All nodes see the same data at the same time. It is equivalent to having a single up-to-date copy of the data.

  • Availability

Every request received by a non-failing node in the system must result in a response. Even when severe network failures occur, every request must terminate.

  • Partition tolerance

The system continues to operate despite arbitrary message loss or failure of part of the system.

In 2002, Gilbert and Lynch proved this in the asynchronous and partially synchronous network models. Thus it is called the CAP Theorem now.

Firstly one should notice that the definition of consistency in CAP is different from the one in ACID (Atomicity, Consistency, Isolation, Durability). The consistency in ACID means that a transaction preserves all the database rules. On the other hand, the consistency in CAP refers only to single copy consistency, a strict subset of ACID consistency.

The CAP theorem attempted to justify the design formulation of “2 of 3” CAP properties, leaving three viable design options: CP, AP, and CA. However, CA is not really a coherent option in distributed computing because a system that is not Partition-tolerant will be forced to give up Consistency or Availability during a partition. Therefore, the theorem is generally interpreted as: during a network partition, a distributed system must choose either Consistency or Availability. Note that CAP should allow perfect C and A most of the time since partitions are rare. In fact, a simple centralized algorithm meets these requirements. In practice, it is common assuming that a single datacenter has no partitions within, and thus allows the designs for CA within a single site.

Furthermore, a distributed system may not be simply classified as CP or AP because the choice between C and A can occur many times within the same system at very fine granularity. Not only can subsystems make different choices, but the choice can change according to the operation or even the specific data or user involved.
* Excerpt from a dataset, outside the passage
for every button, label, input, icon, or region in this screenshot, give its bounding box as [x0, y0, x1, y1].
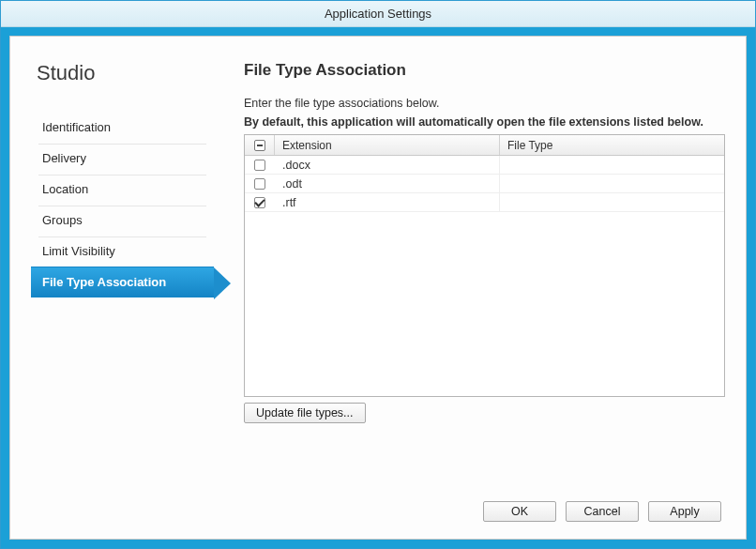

In the CAP theorem, the three properties are treated as binary. For example, Gilbert and Lynch require 100% availability for simplicity. But the availability could be continuous from 0 to 100 percent in real world. The consistency can also have many levels, e.g. different C in CAP and ACID. Due to the latency, the system may also have disagreement about whether a partition exists. In practice, the essence of CAP takes place during a timeout, a period when the program must make the partition decision. Pragmatically a partition is a time bound on communication. Therefore, there is no global notion of a partition, since some nodes might detect a partition, and others might not.